Saturday, August 10, 2019
Friday, August 2, 2019
Lemonade Girl, the new superhero
So, the top photo shows my wedge pillow with a couple nice pillows on top of it & a towel-wrapped bag of frozen peas (large) on top of that & my big booted foot on top of that. The foot to the right looks so tiny! Just to the right of the pillows is this great insulated zippered lunch bag, which holds the frozen peas & a freezer pack in between icings. A very brilliant idea, if I do say so myself. I've got another bag of frozen peas & another ice
pack in the freezer, so I can swap between them.
The bottom photo shows a couple of organize-y boxes on the right side of the bed, as well as the grabber thing Ellen Klages sent me. I've used it several times. Thanks, E. Right now I have my computer lap desk (squishy base) set up & my computer tethered to my phone so I can actually write & post this blog.
My friend Debbie, when I was talking about using this as an opportunity, called me The Lemonade Girl. I think that would be a good title, for something more than just this blog...
I've written & revised a little 800-word romance story to send to Woman's World. One more set of revisions to go before I send that out. Also started another story. Lying flat on my back is not IDEAL keyboard position, but it's doable.
It's one week post surgery & I basically have no pain. I took the major pain pills until Sunday night & decided to try switching to just Tylenol. That's been working great. I'm now down to Tylenol twice a day. I thought about stopping it, but got a tiny bit more uncomfortable, so decided to keep on for at least a little while longer.
I've also started using resistance bands to exercise the right leg & am going to get some arm weights going again, too. My orthopedic CNA suggested I not do anything with the booted leg until after the 2 week checkup, but when I'm cleared for it, I'll do some leg lifts & such with that one as well.

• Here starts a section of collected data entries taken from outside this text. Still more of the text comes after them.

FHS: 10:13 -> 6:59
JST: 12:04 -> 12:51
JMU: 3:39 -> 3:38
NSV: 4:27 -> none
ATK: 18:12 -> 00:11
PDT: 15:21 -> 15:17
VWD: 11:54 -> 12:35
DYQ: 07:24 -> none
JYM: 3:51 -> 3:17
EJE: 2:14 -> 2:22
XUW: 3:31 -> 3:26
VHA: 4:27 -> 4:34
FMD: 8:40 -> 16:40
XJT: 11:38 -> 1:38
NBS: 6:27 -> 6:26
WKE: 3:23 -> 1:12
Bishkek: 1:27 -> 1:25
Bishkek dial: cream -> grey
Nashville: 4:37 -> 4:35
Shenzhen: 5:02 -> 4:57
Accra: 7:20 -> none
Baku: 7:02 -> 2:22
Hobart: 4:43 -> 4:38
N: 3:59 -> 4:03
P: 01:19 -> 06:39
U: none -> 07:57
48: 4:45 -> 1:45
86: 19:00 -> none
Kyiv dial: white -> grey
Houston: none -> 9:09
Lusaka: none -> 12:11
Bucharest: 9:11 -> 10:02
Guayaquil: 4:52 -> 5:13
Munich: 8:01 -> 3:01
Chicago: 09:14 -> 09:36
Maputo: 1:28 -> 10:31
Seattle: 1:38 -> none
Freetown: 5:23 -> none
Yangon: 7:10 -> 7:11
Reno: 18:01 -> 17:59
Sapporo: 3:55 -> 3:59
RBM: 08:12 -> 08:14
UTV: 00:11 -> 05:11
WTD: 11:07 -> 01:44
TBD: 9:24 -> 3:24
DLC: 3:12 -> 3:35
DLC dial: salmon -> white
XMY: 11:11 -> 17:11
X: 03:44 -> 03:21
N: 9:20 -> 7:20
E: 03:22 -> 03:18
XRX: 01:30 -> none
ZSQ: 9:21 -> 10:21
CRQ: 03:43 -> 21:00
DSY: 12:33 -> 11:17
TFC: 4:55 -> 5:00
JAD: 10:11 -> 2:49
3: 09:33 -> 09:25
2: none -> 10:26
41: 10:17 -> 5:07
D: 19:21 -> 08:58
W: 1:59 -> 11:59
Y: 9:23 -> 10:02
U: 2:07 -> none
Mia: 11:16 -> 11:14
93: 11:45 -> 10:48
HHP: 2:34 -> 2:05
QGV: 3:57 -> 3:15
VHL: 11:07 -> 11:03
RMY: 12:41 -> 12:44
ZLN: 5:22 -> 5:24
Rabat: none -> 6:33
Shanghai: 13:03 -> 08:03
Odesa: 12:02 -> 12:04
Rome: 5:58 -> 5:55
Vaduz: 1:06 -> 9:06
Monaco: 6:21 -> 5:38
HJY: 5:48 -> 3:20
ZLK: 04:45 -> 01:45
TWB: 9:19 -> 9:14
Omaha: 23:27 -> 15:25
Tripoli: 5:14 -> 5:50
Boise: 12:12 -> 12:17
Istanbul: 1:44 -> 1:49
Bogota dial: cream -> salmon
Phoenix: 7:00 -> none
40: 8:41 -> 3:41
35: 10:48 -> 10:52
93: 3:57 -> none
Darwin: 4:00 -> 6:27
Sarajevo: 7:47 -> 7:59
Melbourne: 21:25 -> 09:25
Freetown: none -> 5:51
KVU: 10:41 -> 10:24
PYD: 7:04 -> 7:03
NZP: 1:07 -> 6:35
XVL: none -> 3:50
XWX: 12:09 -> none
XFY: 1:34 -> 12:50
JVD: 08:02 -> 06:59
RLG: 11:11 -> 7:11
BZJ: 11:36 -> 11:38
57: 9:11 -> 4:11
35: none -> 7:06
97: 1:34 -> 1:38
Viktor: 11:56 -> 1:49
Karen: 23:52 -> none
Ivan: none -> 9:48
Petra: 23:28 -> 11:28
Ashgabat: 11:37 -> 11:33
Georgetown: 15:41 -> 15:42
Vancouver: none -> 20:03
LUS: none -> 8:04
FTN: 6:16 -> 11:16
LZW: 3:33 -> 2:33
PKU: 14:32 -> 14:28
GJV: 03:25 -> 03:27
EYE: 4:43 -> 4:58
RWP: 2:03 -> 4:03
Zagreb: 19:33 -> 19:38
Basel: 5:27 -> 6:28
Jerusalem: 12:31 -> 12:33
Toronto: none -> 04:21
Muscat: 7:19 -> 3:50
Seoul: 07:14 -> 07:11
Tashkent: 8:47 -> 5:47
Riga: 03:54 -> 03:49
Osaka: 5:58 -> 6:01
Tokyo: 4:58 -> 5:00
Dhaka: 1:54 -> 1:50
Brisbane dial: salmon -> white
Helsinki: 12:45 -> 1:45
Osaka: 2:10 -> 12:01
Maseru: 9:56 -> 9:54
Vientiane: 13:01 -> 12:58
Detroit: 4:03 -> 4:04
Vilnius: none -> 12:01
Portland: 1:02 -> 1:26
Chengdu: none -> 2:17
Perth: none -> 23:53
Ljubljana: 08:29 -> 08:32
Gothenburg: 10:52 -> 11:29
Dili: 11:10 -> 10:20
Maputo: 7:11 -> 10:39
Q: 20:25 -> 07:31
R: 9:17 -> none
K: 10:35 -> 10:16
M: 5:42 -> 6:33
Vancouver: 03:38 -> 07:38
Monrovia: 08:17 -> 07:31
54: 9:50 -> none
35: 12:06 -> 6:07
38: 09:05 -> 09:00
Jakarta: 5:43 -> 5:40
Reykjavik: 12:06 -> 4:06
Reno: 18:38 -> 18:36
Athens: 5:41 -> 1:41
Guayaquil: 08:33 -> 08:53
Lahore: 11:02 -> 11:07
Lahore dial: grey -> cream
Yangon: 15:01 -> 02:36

I'm a few minutes past the timer that says it's time for icing again, so I'll close here.
Blog alternative:
330. Make some lemonade. (Hey, I get to lie in bed & watch movies & play online poker & read & write stories & have people wait on me...)
Wednesday, May 22, 2019
Cotton Candy Grapes: the 1st one's free...
Here is my new addiction: Cotton Candy Grapes. Soooo Goooood! I bought them yesterday at Safeway & ate about half of them. They'll be gone before the end of today. I can't decide if I hope there are more when I get back to Safeway, or if they'll be the magical, ephemeral items I dream about until they next show up, some years or months in the future. Maybe weeks. Weeks would be good...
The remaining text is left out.